Pursuing new chapter in the charity sector, Matt Plen says he's proud of "helping Masorti become a place where people can find a meaningful religious experience"

Matt Plen, Credit: Masorti UK
Matt Plen, Credit: Masorti UK

The chief executive of Masorti Judaism UK is stepping down after 10 years in the role.

Matt Plen is moving on to “new challenges in the charity sector” after being involved in the movement since the age of 19.
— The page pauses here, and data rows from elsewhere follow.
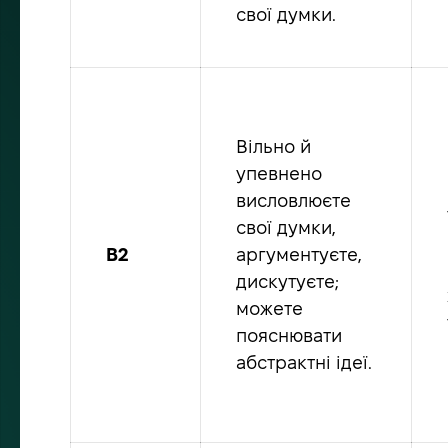
свої думки.
Вільно й
упевнено
висловлюєте
свої думки,
B2
аргументуєте,
дискутуєте;
можете
пояснювати
абстрактні ідеї.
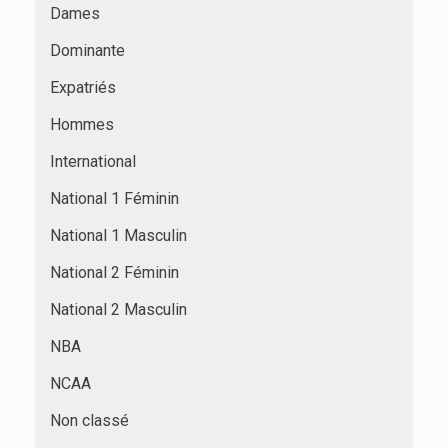
Dames
Dominante
Expatriés
Hommes
International
National 1 Féminin
National 1 Masculin
National 2 Féminin
National 2 Masculin
NBA
NCAA
Non classé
Masorti Judaism UK co-chairs Leonie Fleischmann and Moira Hart said the organisation “has gone from strength to strength during Matt’s tenure. Most notably, he established a rabbinic training fund which has so far supported seven student rabbis, relaunched Marom (Masorti students and young adults), and worked with rabbis and lay leaders to adopt same-sex marriage and improve LGBT+ inclusion across our communities. He led Masorti Judaism through the most challenging years of the Covid pandemic. We wish Matt the best of luck as he moves on to new challenges in the charity sector.”

Rachel Sklan, credit: Masorti UK

Plen told Jewish News his Masorti career highlights include “creating a culture of high level Jewish learning, developing young people as Jewishly-literate educational leaders, and helping Masorti become a place where people can find a meaningful religious experience”.

He said he is proud to have helped “recruit our first female rabbis and normalising the place of women in our rabbinical team.”

Successor Rachel Sklan has been working as the organisation’s deputy chief executive for the past three years. Praising her as “an experienced Jewish educator, coach and trainer”, Plen told Jewish News he “can’t think of anyone better to take on the role.”

Sklan was previously the director of Noam, the Masorti youth movement and is a founding member of the Havurah, a new, experimental Masorti community in north London.

She said: “I am energised by the future of Masorti Judaism. I love our movement’s deep commitment to our tradition and our quest to honour and integrate it into our lives as progressive people. The future of the Jewish community will hinge on our ability to innovate, teach, and inspire the next generation. I am privileged to step forward, lead this organisation and help make this happen.”

Saying they were “enormously grateful to Matt for his dedicated and inspiring leadership over the last decade”, Fleischmann and Hart added that they had long admired Sklan’s commitment to Masorti Judaism.

They said: “She has been at the centre of our movement’s success, developing young people through Noam, training our community leaders, and establishing new communities and innovative social action programmes. Her relationship-centred ethos and expertise in community-building makes her the perfect candidate to lead Masorti Judaism into the future.”